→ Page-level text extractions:
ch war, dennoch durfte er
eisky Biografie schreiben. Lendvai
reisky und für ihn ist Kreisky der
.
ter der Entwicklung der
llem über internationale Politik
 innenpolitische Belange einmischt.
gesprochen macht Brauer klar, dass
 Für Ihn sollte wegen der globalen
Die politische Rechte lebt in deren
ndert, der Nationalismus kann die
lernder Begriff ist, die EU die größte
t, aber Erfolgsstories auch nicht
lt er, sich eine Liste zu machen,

→ Your task: In full and without change, transcribe the data above.

→ Expected answer:
ch war, dennoch durfte er
eisky Biografie schreiben. Lendvai
reisky und für ihn ist Kreisky der
.
ter der Entwicklung der
llem über internationale Politik
 innenpolitische Belange einmischt.
gesprochen macht Brauer klar, dass
 Für Ihn sollte wegen der globalen
Die politische Rechte lebt in deren
ndert, der Nationalismus kann die
lernder Begriff ist, die EU die größte
t, aber Erfolgsstories auch nicht
lt er, sich eine Liste zu machen,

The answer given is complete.